MongoDB Indexing: Why It’s Never Just an Index

If you’ve ever had someone say, “The query is slow, just add an index,” this post is for you.In my recent MongoDB indexing session, we didn’t talk about syntax or fancy commands. We talked about something more uncomfortable and more important: what an index does to your system over time. Not just today’s slow query, but your long‑term workload, your writes, your replication, and your future self who has to keep this thing alive.

Indexes Don’t Sit Quietly in the Corner

Let’s start with a mindset shift.

Most of us learn indexes as “the thing that makes queries fast.” That’s not wrong, but in production it’s incomplete.

Every time your application:

Inserts a document
Updates a field that’s indexed
Deletes a document

MongoDB has to update all relevant index entries for that document.

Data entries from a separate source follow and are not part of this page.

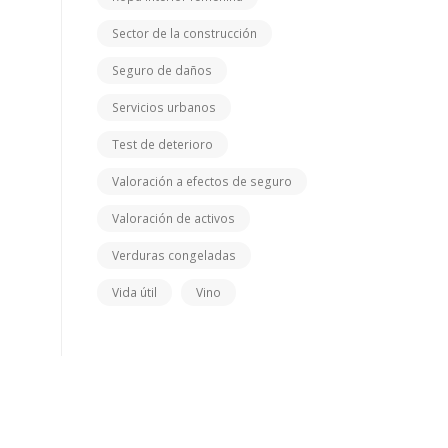
Sector de la construcción
Seguro de daños
Servicios urbanos
Test de deterioro
Valoración a efectos de seguro
Valoración de activos
Verduras congeladas
Vida útil
Vino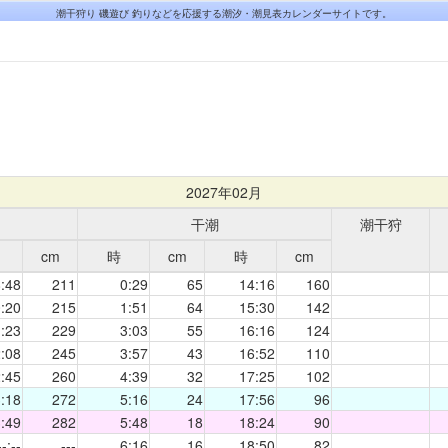
潮干狩り 磯遊び 釣りなどを応援する潮汐・潮見表カレンダーサイトです。
2027年02月
干潮
潮干狩
cm
時
cm
時
cm
:48
211
0:29
65
14:16
160
:20
215
1:51
64
15:30
142
:23
229
3:03
55
16:16
124
:08
245
3:57
43
16:52
110
:45
260
4:39
32
17:25
102
:18
272
5:16
24
17:56
96
:49
282
5:48
18
18:24
90
--:--
---
6:16
16
18:50
82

So each new index is not a passive object. It’s a permanent increase in work for writes:

More keys to maintain
More structures to keep in sync
More data to store and read from disk.

Individually, that extra work looks small. But as data grows and write volume increases, it doesn’t grow linearly — it compounds.

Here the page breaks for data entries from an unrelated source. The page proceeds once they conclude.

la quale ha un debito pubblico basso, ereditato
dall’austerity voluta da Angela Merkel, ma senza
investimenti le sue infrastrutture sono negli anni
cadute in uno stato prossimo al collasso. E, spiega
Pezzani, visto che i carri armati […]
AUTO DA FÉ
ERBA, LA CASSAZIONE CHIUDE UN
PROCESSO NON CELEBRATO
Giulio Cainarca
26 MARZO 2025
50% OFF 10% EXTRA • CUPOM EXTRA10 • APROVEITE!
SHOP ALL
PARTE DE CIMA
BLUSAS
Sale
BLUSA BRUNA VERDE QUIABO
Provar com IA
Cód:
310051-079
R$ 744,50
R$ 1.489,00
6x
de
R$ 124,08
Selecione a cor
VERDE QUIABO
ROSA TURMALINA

That’s why I say: when you add an index, you’re not just optimizing a query. You’re changing the long‑term behavior of the system.

Index Creation: It’s a Workload Event, Not a Button Click

We also tend to treat “create index” as a harmless one‑time action.

Yes, MongoDB builds indexes online. Reads and writes continue while the index is being created. That’s good. But “online” does not mean “invisible.”

While an index build is running, MongoDB:

Scans the existing collection
Extracts index keys
Organizes them into index structures
Writes them to disk on the primary
Replays that work on secondaries as the operation replicates.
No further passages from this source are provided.